* Excerpted data
__________

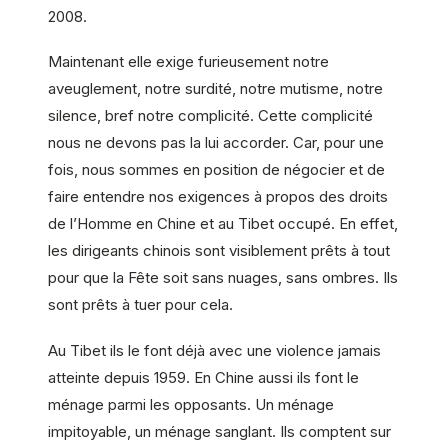
2008.
Maintenant elle exige furieusement notre
aveuglement, notre surdité, notre mutisme, notre
silence, bref notre complicité. Cette complicité
nous ne devons pas la lui accorder. Car, pour une
fois, nous sommes en position de négocier et de
faire entendre nos exigences à propos des droits
de l’Homme en Chine et au Tibet occupé. En effet,
les dirigeants chinois sont visiblement prêts à tout
pour que la Fête soit sans nuages, sans ombres. Ils
sont prêts à tuer pour cela.
Au Tibet ils le font déjà avec une violence jamais
atteinte depuis 1959. En Chine aussi ils font le
ménage parmi les opposants. Un ménage
impitoyable, un ménage sanglant. Ils comptent sur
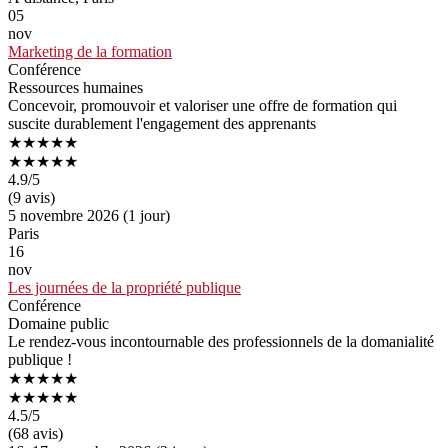
05
nov
Marketing de la formation
Conférence
Ressources humaines
Concevoir, promouvoir et valoriser une offre de formation qui
suscite durablement l'engagement des apprenants
★★★★★
★★★★★
4.9
/5
(9 avis)
5 novembre 2026 (1 jour)
Paris
16
nov
Les journées de la propriété publique
Conférence
Domaine public
Le rendez-vous incontournable des professionnels de la domanialité
publique !
★★★★★
★★★★★
4.5
/5
(68 avis)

__________

All pictures must be left out. Reproduce exactly the lines from the one containing "aveuglement, notre surdité, notre" to the final line of the entries.

aveuglement, notre surdité, notre mutisme, notre
silence, bref notre complicité. Cette complicité
nous ne devons pas la lui accorder. Car, pour une
fois, nous sommes en position de négocier et de
faire entendre nos exigences à propos des droits
de l’Homme en Chine et au Tibet occupé. En effet,
les dirigeants chinois sont visiblement prêts à tout
pour que la Fête soit sans nuages, sans ombres. Ils
sont prêts à tuer pour cela.
Au Tibet ils le font déjà avec une violence jamais
atteinte depuis 1959. En Chine aussi ils font le
ménage parmi les opposants. Un ménage
impitoyable, un ménage sanglant. Ils comptent sur
05
nov
Marketing de la formation
Conférence
Ressources humaines
Concevoir, promouvoir et valoriser une offre de formation qui
suscite durablement l'engagement des apprenants
★★★★★
★★★★★
4.9
/5
(9 avis)
5 novembre 2026 (1 jour)
Paris
16
nov
Les journées de la propriété publique
Conférence
Domaine public
Le rendez-vous incontournable des professionnels de la domanialité
publique !
★★★★★
★★★★★
4.5
/5
(68 avis)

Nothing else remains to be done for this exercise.